On 29 December 2010, Tajikistan's President Emomali Rahmon signed into law severe new punishments in the Code of Administrative Offences for producing, distributing, importing or exporting religious literature and items of a religious nature which have not passed through the compulsory prior state religious censorship, Forum 18 News Service has learned. The Religion Law states that only officially registered religious organisations and their members may import, export, produce, sell and distribute religious literature or items of a religious nature – and they may do this only if they have specific permission for each item from the state Religious Affairs Committee.
Religious leaders have complained to Forum 18 about the high new fines, as well as about the continuing religious censorship which violates Tajikistan's international human rights commitments.
Prior compulsory censorship of all religious literature published or distributed in Tajikistan, as well as exported from or imported into the country, was explicitly introduced in Article 22 of the restrictive new Religion Law which came into force in April 2009. As the new Code of Administrative Offences, which came into force on the same day, had been adopted before the new Religion Law, it did not include punishments for publishing or distributing uncensored religious literature. However, it did prescribe punishments for religious activity, such as meeting for worship without state registration (see F18News 3 April 2009 http://www.forum18.org/Archive.php?article_id=1279).
The new punishments come amid increasing government restrictions on religious activity. In recent months the government has pressured Muslims studying abroad to return home, has closed mosques and continued to deny state registration to religious communities (see F18News 3 December 2010 http://www.forum18.org/Archive.php?article_id=1517).

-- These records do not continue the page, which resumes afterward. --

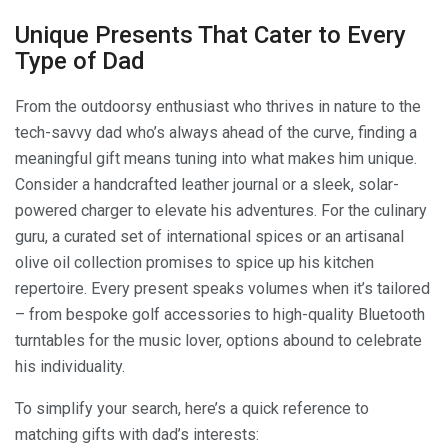
Unique Presents That Cater to Every
Type of Dad
From the outdoorsy enthusiast who thrives in nature to the
tech-savvy dad who’s always ahead of the curve, finding a
meaningful gift means tuning into what makes him unique.
Consider a handcrafted leather journal or a sleek, solar-
powered charger to elevate his adventures. For the culinary
guru, a curated set of international spices or an artisanal
olive oil collection promises to spice up his kitchen
repertoire. Every present speaks volumes when it’s tailored
– from bespoke golf accessories to high-quality Bluetooth
turntables for the music lover, options abound to celebrate
his individuality.
To simplify your search, here’s a quick reference to
matching gifts with dad’s interests:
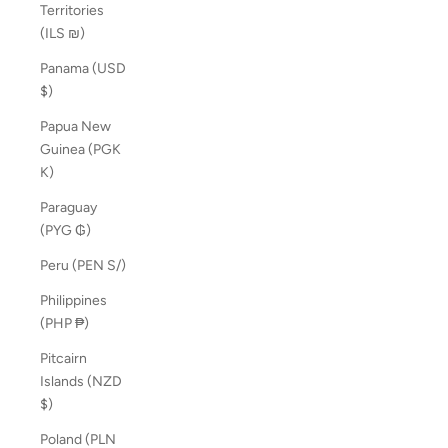
Territories
(ILS ₪)
Panama (USD
$)
Papua New
Guinea (PGK
K)
Paraguay
(PYG ₲)
Peru (PEN S/)
Philippines
(PHP ₱)
Pitcairn
Islands (NZD
$)
Poland (PLN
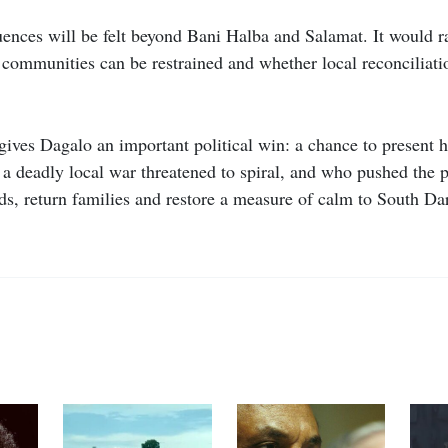
equences will be felt beyond Bani Halba and Salamat. It would 
communities can be restrained and whether local reconciliat
gives Dagalo an important political win: a chance to present h
 deadly local war threatened to spiral, and who pushed the p
ds, return families and restore a measure of calm to South Dar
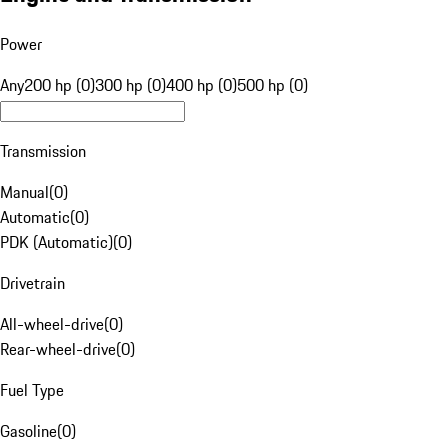
Power
Any
200 hp (0)
300 hp (0)
400 hp (0)
500 hp (0)
Transmission
Manual
(
0
)
Automatic
(
0
)
PDK (Automatic)
(
0
)
Drivetrain
All-wheel-drive
(
0
)
Rear-wheel-drive
(
0
)
Fuel Type
Gasoline
(
0
)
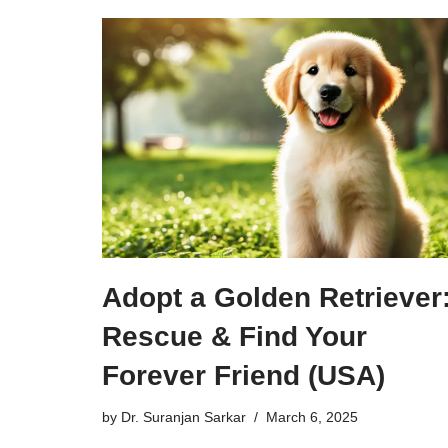
Adopt a Golden Retriever
Rescue & Find Your
Forever Friend (USA)
by
Dr. Suranjan Sarkar
March 6, 2025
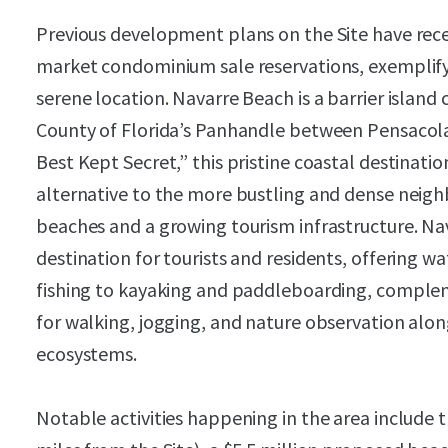
Previous development plans on the Site have rec
market condominium sale reservations, exemplify
serene location. Navarre Beach is a barrier islan
County of Florida’s Panhandle between Pensacola
Best Kept Secret,” this pristine coastal destinati
alternative to the more bustling and dense neigh
beaches and a growing tourism infrastructure. Nav
destination for tourists and residents, offering w
fishing to kayaking and paddleboarding, complem
for walking, jogging, and nature observation alon
ecosystems.
Notable activities happening in the area include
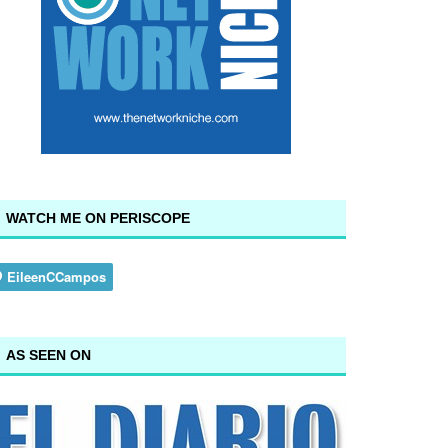
WATCH ME ON PERISCOPE
AS SEEN ON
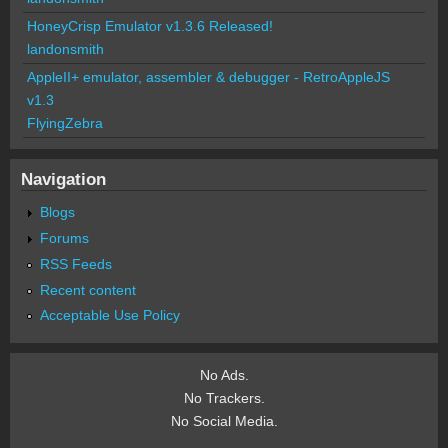
HoneyCrisp Emulator v1.3.6 Released!
landonsmith
AppleII+ emulator, assembler & debugger - RetroAppleJS
v1.3
FlyingZebra
Navigation
Blogs
Forums
RSS Feeds
Recent content
Acceptable Use Policy
No Ads.
No Trackers.
No Social Media.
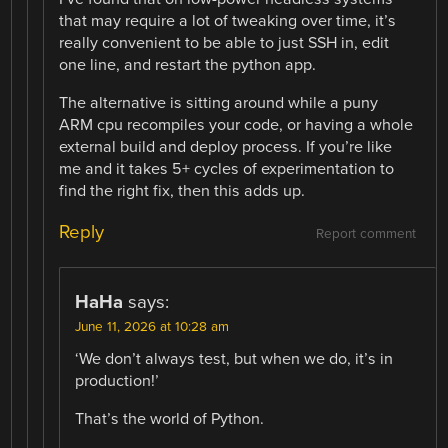
that may require a lot of tweaking over time, it’s
really convenient to be able to just SSH in, edit
one line, and restart the python app.
The alternative is sitting around while a puny
ARM cpu recompiles your code, or having a whole
external build and deploy process. If you’re like
me and it takes 5+ cycles of experimentation to
find the right fix, then this adds up.
Reply
Report comment
HaHa
says:
June 11, 2026 at 10:28 am
‘We don’t always test, but when we do, it’s in
production!’
That’s the world of Python.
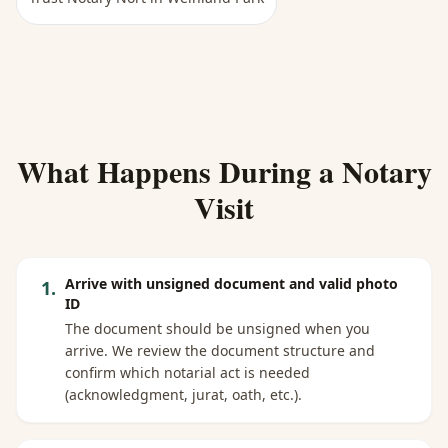
What Happens During a Notary
Visit
Arrive with unsigned document and valid photo
1
.
ID
The document should be unsigned when you
arrive. We review the document structure and
confirm which notarial act is needed
(acknowledgment, jurat, oath, etc.).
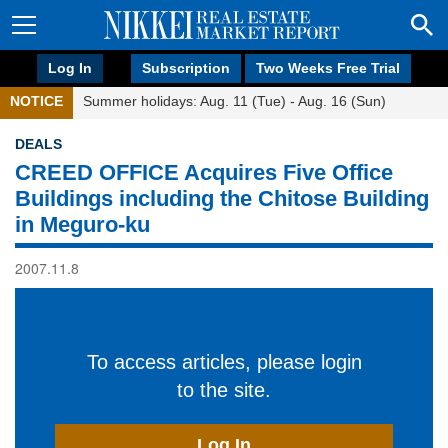
Log In
Subscription
Two Weeks Free Trial
NOTICE
Summer holidays: Aug. 11 (Tue) - Aug. 16 (Sun)
DEALS
CREED OFFICE Acquires Five Office
Buildings including the Chitose Building
in Meguro-ku
2007.11.8
To access articles, please login
to the site.
Log In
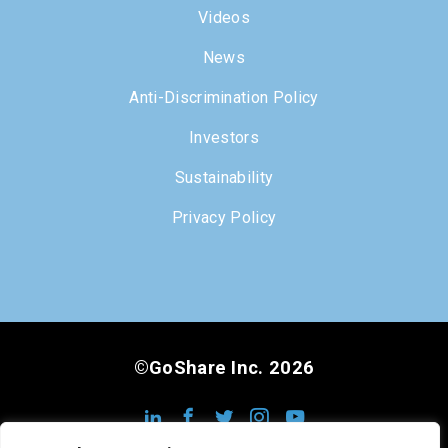
Videos
News
Anti-Discrimination Policy
Investors
Sustainability
Privacy Policy
©GoShare Inc. 2026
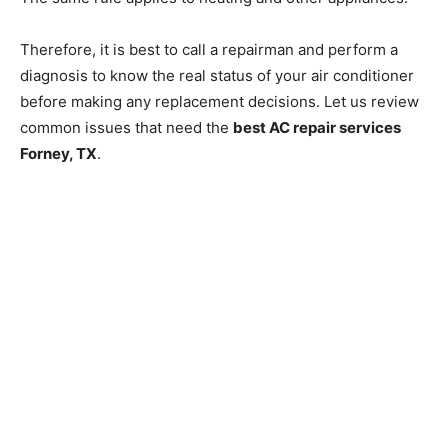
Therefore, it is best to call a repairman and perform a
diagnosis to know the real status of your air conditioner
before making any replacement decisions. Let us review
common issues that need the
best AC repair services
Forney, TX
.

Increased fines reinforce compulsory censorship
The new Article 474-1 of the Administrative Code entered into force on 1 January 2011 after its publication in the government newspaper Jumhuriot. Under the Article, individuals who break the censorship rules will be fined up to 3,500 Somonis (4,700 Norwegian Kroner, 610 Euros, or 800 US Dollars) and religious organisations will be fined up to 7,000 Somonis (9,400 Norwegian Kroner, 1,220 Euros, or 1,600 US Dollars). Repeat violations will lead to fines for individuals of up to 5,250 Somonis (7,100 Norwegian Kroner, 900 Euros, or 1,200 US Dollars) and for organisations up to 10,500 Somonis (14,200 Norwegian Kroner, 1,800 Euros, or 2,400 US Dollars).
In addition to these new fines, religious organisations can also be fined up to 3,500 Somonis (4,700 Norwegian Kroner, 610 Euros, or 800 US Dollars) for not marking on the religious literature the organisation's full name.
Owners of printing companies producing religious books and DVDs can be fined up to 10,500 Somonis (14,200 Norwegian Kroner, 1,800 Euros, or 2,400 US Dollars). The only exceptions are agencies set up by registered religious organisations.
Wages in Tajikistan remain low, especially in rural areas. The official minimum monthly wage and pension from 1 July 2010 is 80 Somonis per month (100 Norwegian Kroner, 15 Euros, or 19 US Dollars). The increased fines are in the amendments calculated as multiples of a Minimum Currency Unit, which the state currently values at 35 Somonis (47 Norwegian Kroner, 6 Euros, or 8 US Dollars).
"Those fines will only come if they continue violations"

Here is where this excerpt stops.